In a widely expected outcome, the Court of Appeal yesterday refused leave to appeal against the orders of the Victorian Civil and Administrative Tribunal in Hoskin v Greater Bendigo City Council, commonly known as Bendigo Mosque case.

In the end, the applicants sought leave to appeal on only two relatively narrow issues concerning the proper approach to the assessment of ‘significant social effects’ under s 60(1)(f) of the Planning and Environment Act (‘the Act’).  Given this, the Court could have given a relatively narrow judgment.  Instead, it gave a wide-ranging decision which offers participants in the planning system plenty to think about.

Key issues

The principal issues addressed by the Court were:

·         The relevance of human rights in planning decision-making; and

·         The proper approach to the assessment of ‘significant social effects’.

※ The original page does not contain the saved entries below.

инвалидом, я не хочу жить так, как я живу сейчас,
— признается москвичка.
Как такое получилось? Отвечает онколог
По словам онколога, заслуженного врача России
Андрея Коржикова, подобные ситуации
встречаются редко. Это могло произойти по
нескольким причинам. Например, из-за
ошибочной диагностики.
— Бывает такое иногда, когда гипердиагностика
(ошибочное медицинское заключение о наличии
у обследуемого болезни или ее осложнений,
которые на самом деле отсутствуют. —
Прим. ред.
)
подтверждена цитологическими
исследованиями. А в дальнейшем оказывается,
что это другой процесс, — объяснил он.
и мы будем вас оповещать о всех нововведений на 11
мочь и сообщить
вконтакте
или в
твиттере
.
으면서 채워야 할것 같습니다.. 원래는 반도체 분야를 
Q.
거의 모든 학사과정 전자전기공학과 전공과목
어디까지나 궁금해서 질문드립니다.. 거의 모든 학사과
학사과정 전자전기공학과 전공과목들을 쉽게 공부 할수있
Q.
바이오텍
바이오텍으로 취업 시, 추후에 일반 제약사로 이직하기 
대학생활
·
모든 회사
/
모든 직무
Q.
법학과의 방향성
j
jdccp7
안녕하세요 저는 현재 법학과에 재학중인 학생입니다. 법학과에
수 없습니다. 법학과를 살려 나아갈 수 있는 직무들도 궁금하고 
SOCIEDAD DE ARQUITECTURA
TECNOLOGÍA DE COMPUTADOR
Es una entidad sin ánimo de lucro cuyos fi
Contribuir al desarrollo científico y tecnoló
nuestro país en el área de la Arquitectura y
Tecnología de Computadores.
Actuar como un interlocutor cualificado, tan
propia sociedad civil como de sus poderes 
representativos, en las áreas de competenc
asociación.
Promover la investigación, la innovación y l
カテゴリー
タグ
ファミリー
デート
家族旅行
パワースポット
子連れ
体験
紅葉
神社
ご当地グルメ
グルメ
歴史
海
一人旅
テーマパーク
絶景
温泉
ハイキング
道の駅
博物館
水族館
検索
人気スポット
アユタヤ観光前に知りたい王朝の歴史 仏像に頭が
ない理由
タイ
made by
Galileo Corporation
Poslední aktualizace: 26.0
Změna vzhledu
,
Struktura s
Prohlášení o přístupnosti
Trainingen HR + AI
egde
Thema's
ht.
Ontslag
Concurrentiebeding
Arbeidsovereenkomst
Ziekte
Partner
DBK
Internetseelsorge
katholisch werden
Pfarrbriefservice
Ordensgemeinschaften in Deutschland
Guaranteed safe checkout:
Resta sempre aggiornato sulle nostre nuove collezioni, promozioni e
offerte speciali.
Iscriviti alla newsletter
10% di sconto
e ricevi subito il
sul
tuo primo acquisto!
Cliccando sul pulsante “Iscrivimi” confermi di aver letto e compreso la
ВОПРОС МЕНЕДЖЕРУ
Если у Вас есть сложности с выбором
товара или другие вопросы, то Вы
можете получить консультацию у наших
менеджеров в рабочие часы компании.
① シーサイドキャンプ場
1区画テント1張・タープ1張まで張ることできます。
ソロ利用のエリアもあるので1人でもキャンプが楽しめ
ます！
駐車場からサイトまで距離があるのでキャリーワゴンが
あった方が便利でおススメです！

Overall, the judgment provides a firm legal basis for responsible authorities and the Tribunal to reject objections where the primary motivation for the objection appears to founded in religious intolerance.

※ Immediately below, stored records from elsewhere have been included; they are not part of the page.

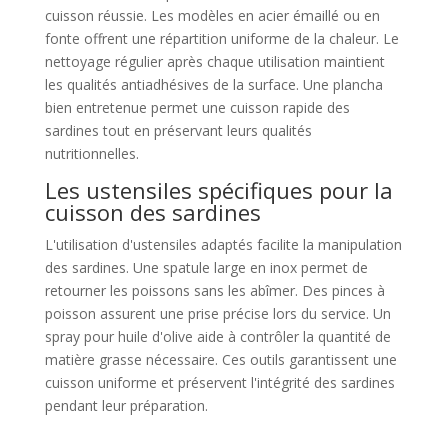
cuisson réussie. Les modèles en acier émaillé ou en
fonte offrent une répartition uniforme de la chaleur. Le
nettoyage régulier après chaque utilisation maintient
les qualités antiadhésives de la surface. Une plancha
bien entretenue permet une cuisson rapide des
sardines tout en préservant leurs qualités
nutritionnelles.
Les ustensiles spécifiques pour la
cuisson des sardines
L'utilisation d'ustensiles adaptés facilite la manipulation
des sardines. Une spatule large en inox permet de
retourner les poissons sans les abîmer. Des pinces à
poisson assurent une prise précise lors du service. Un
spray pour huile d'olive aide à contrôler la quantité de
matière grasse nécessaire. Ces outils garantissent une
cuisson uniforme et préservent l'intégrité des sardines
pendant leur préparation.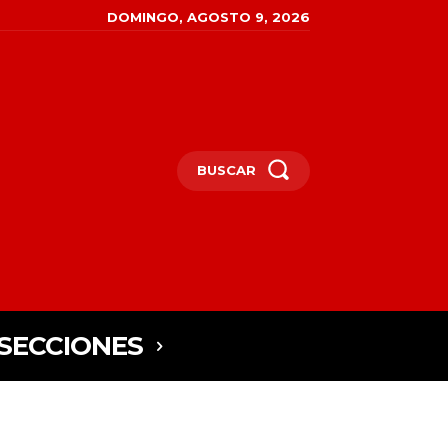
DOMINGO, AGOSTO 9, 2026
BUSCAR
SECCIONES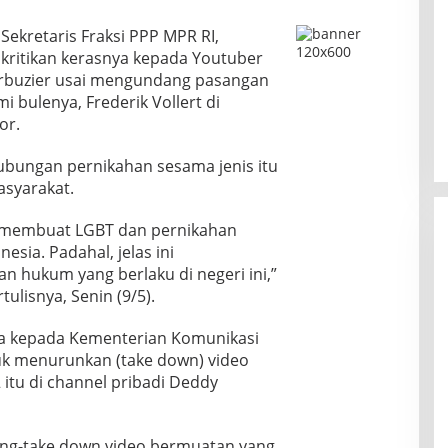
–
Sekretaris Fraksi PPP MPR RI,
ritikan kerasnya kepada Youtuber
rbuzier usai mengundang pasangan
 bulenya, Frederik Vollert di
or.
ubungan pernikahan sesama jenis itu
asyarakat.
isa membuat LGBT dan pernikahan
esia. Padahal, jelas ini
 hukum yang berlaku di negeri ini,”
ulisnya, Senin (9/5).
ta kepada Kementerian Komunikasi
uk menurunkan (take down) video
 itu di channel pribadi Deddy
ng-take down video bermuatan yang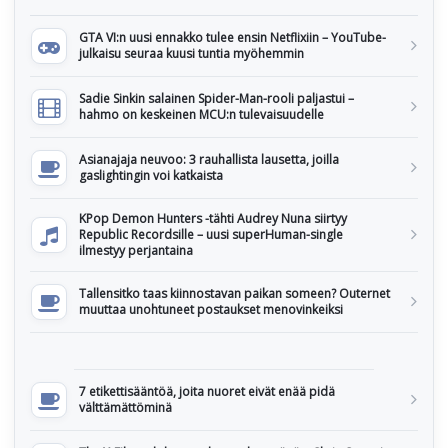
GTA VI:n uusi ennakko tulee ensin Netflixiin – YouTube-
julkaisu seuraa kuusi tuntia myöhemmin
Sadie Sinkin salainen Spider-Man-rooli paljastui –
hahmo on keskeinen MCU:n tulevaisuudelle
Asianajaja neuvoo: 3 rauhallista lausetta, joilla
gaslightingin voi katkaista
KPop Demon Hunters -tähti Audrey Nuna siirtyy
Republic Recordsille – uusi superHuman-single
ilmestyy perjantaina
Tallensitko taas kiinnostavan paikan someen? Outernet
muuttaa unohtuneet postaukset menovinkeiksi
7 etikettisääntöä, joita nuoret eivät enää pidä
välttämättöminä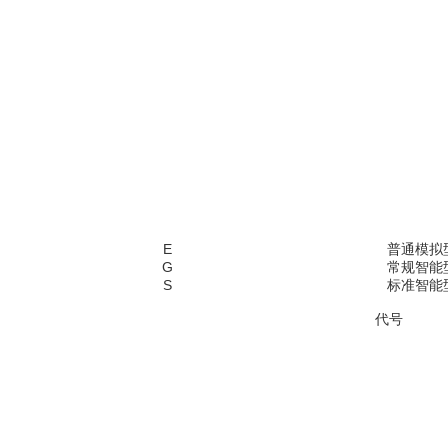
E
普通模拟型
G
常规智能型
S
标准智能型
代号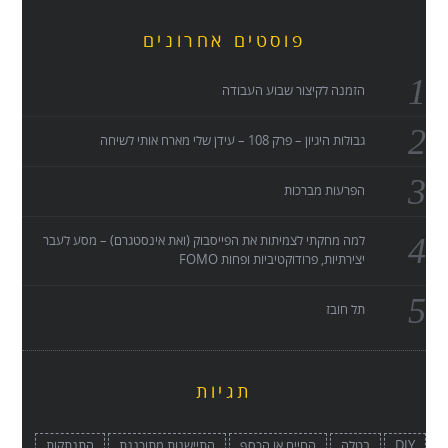
פוסטים אחרונים
הזמנה לקיצור שבוע העבודה
גבולות היגיון – פרק 108 – עידן שלי מארח אותי לשיחה
הפרעות מברכות
למה מחקתי לצמיתות את הפייסבוק (ואת אינסטגרם) – מסע לעבר
יצירתיות, פרודוקטיביות ופחות FOMO
תל חובז
תגיות
DIY
בטלה
החיים או הכסף
התיישנות מתוכננת
התנתקות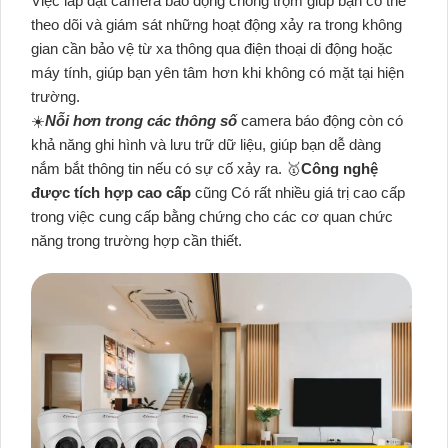
Việc lắp đặt camera báo động chống trộm giúp bạn có thể
theo dõi và giám sát những hoạt động xảy ra trong không
gian cần bảo vệ từ xa thông qua điện thoại di động hoặc
máy tính, giúp bạn yên tâm hơn khi không có mặt tại hiện
trường.
☀️
Nỗi hơn trong các thông số
camera báo động còn có
khả năng ghi hình và lưu trữ dữ liệu, giúp bạn dễ dàng
nắm bắt thông tin nếu có sự cố xảy ra. 🥇️
Công nghệ
được tích hợp cao cấp
cũng Có rất nhiều giá trị cao cấp
trong việc cung cấp bằng chứng cho các cơ quan chức
năng trong trường hợp cần thiết.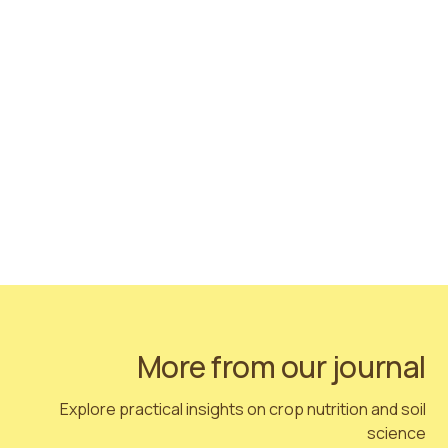
وتحليل تركيبات المنتجات المعدنية العضوية. تحتوي الإضافات
على منتجات ثانوية معالجة بطرق مختلفة: من أصل نباتي،
وبروتينات حيوانية، ورماد خشب غير معالج كيميائيًا، وصخور
معدنية، ومكونات تركيبية من أصل طبيعي.
تفي المواد الخام المستخدمة بمتطلبات الزراعة العضوية وفقًا
للائحة الاتحاد الأوروبي 834/2007. يتم تمويل المشروع
بالاشتراك مع الصندوق الزراعي الأوروبي للتنمية الريفية
(EAFRD). رقم المشروع: 19-00-A01620-000075. مزيد من
المعلومات حول الصندوق الزراعي الأوروبي للتنمية الريفية
(EAFRD) متوفرة هنا:
https://ec.europa.eu/info/food-
farming-fisheries/key-policies/common-
agricultural-policy/rural-development
More from our journal
Explore practical insights on crop nutrition and soil
science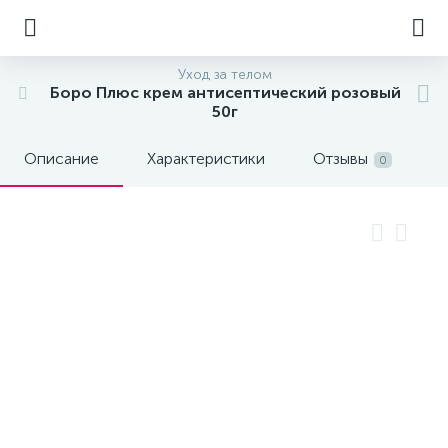
Уход за телом
Боро Плюс крем антисептический розовый
50г
Описание
Характеристики
Отзывы
0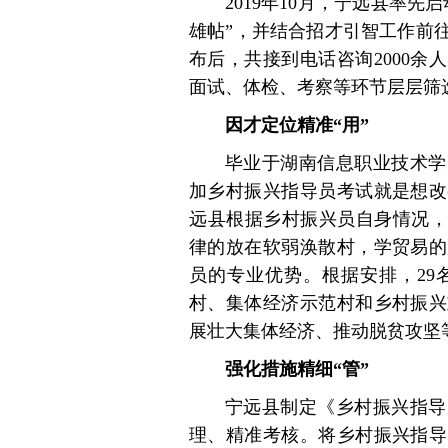
2019年10月，宁远县率
雄帖”，并结合招才引智工作前
布后，共接到电话咨询2000余
面试、体检、考察等环节层层筛
因才定位精准“用”
毕业于湖南信息职业技术学
加乡村振兴指导员考试就是想改
远县根据乡村振兴员自身情况，
律的放在软弱涣散村，学贸易的
员的专业优势。根据安排，29
村、集体经济示范村和乡村振兴
展壮大集体经济、推动脱贫攻坚
强化措施精细“管”
宁远县制定《乡村振兴指导
理、精准考核。将乡村振兴指导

Freedom of conscience and planning decision-making

The Court held that the right to freedom of conscience enshrined in the Charter had two important ramifications for the decision-making process in this case.

First, by operation of s 32, the objective of providing a safe and pleasant environment for all Victorians under s 4(1)(c) of the Act should be understood as contemplating the establishment of appropriate religious facilities for Muslims to express their religious beliefs in community and in public, should they so wish.  It followed, the Court held, that

the facilitation of the practice of religious worship as such cannot itself be regarded as constituting a significant adverse social effect of a proposed use or development.  Objections to the religious beliefs of others are not town planning objections.

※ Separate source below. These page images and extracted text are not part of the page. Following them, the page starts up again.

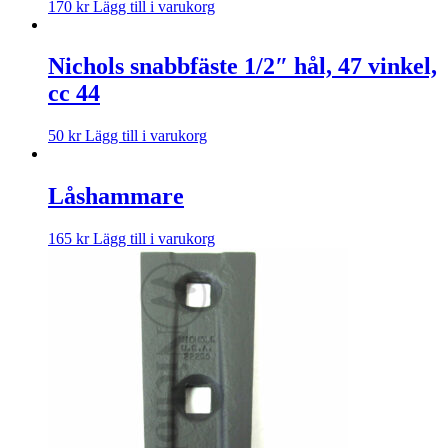
170
kr
Lägg till i varukorg
Nichols snabbfäste 1/2″ hål, 47 vinkel,
cc 44
50
kr
Lägg till i varukorg
Låshammare
165
kr
Lägg till i varukorg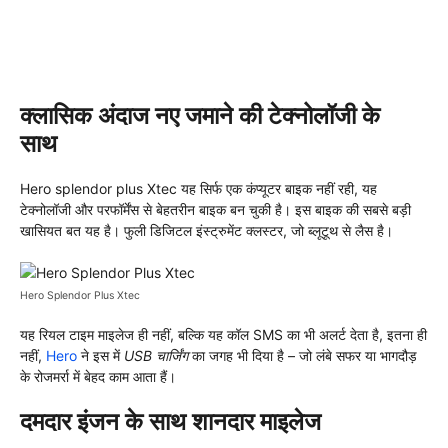
क्लासिक अंदाज नए जमाने की टेक्नोलॉजी के
साथ
Hero splendor plus Xtec यह सिर्फ एक कंप्यूटर बाइक नहीं रही, यह
टेक्नोलॉजी और परफॉर्मेंस से बेहतरीन बाइक बन चुकी है। इस बाइक की सबसे बड़ी
खासियत बत यह है। फुली डिजिटल इंस्ट्रुमेंट क्लस्टर, जो ब्लूटूथ से लैस है।
Hero Splendor Plus Xtec
यह रियल टाइम माइलेज ही नहीं, बल्कि यह कॉल SMS का भी अलर्ट देता है, इतना ही
नहीं,
Hero
ने इस में
USB चार्जिंग
का जगह भी दिया है – जो लंबे सफर या भागदौड़
के रोजमर्रा में बेहद काम आता हैं।
दमदार इंजन के साथ शानदार माइलेज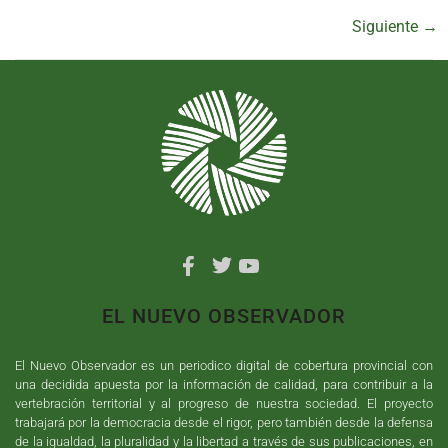
Siguiente
→
EL NUEVO OBSERVADOR
El Nuevo Observador es un periodico digital de cobertura provincial con
una decidida apuesta por la información de calidad, para contribuir a la
vertebración territorial y al progreso de nuestra sociedad. El proyecto
trabajará por la democracia desde el rigor, pero también desde la defensa
de la igualdad, la pluralidad y la libertad a través de sus publicaciones, en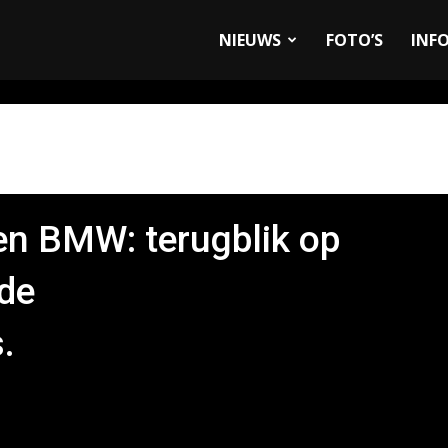
allyandRaces.com
NIEUWS
FOTO’S
INF
en BMW: terugblik op
de
.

Second, by virtue of s 38 of the Charter, the responsible authority and the Tribunal on review were required to consider the impact of granting or not granting a permit on the human rights of affected persons.  In Hoskin, this required the decision-maker to consider the benefits of the mosque for potential congregants, even if the permit applicant itself (as an incorporated association) did not possess rights under the Charter.

This analysis has two consequences – one narrower and one broader:

·         The narrow consequence is that, in considering applications for places of worship, responsible authorities will need to take into account the enhancement of adherent’s human rights that comes with having a place of worship.  The weight to be given to any such enhancement will, of course, depend on the particular circumstances of the case – for example, the absence of any other mosques in Bendigo meant that proposed mosque in Hoskin would provide greater enhancement than if there were other mosques operating in Bendigo. 

·         The broader implication is to affirm the significance of Charter rights generally (not merely freedom of conscience) as mandatory relevant considerations for planning decision-makers (including planning authorities) under s 38.  Responsible authorities will need to make sure that they are familiar with the rights which may be implicated by planning decisions to ensure that those are ‘properly considered’.  For example, by parity of reasoning with Hoskin, the freedom of association guaranteed by s 16 and the cultural rights recognised by s 19 may be relevant in determining whether to grant a permit for a place of assembly.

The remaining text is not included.